_Your goal_: Return every line below in which "松山亜弥" appears.
#### Input data
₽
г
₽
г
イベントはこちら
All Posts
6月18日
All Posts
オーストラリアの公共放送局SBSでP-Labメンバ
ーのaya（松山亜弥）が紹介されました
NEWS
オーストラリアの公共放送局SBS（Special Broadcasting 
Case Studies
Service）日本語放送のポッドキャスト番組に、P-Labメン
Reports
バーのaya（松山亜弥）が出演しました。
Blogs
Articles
########
#### Input data
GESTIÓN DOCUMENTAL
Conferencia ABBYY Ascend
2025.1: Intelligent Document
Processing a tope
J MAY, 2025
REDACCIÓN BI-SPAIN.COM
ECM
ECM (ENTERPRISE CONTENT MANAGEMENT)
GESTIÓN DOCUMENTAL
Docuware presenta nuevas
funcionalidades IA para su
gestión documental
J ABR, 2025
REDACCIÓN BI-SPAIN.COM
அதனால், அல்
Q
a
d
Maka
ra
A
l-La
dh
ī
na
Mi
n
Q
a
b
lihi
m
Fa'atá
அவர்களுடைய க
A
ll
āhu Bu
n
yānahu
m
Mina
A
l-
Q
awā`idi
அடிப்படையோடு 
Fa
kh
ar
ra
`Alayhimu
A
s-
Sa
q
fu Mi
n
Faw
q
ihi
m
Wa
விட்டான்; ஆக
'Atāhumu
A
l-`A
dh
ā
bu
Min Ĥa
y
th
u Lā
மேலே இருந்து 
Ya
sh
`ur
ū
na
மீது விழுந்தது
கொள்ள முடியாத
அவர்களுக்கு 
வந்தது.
########
_Written answer_:
ーのaya（松山亜弥）が紹介されました
バーのaya（松山亜弥）が出演しました。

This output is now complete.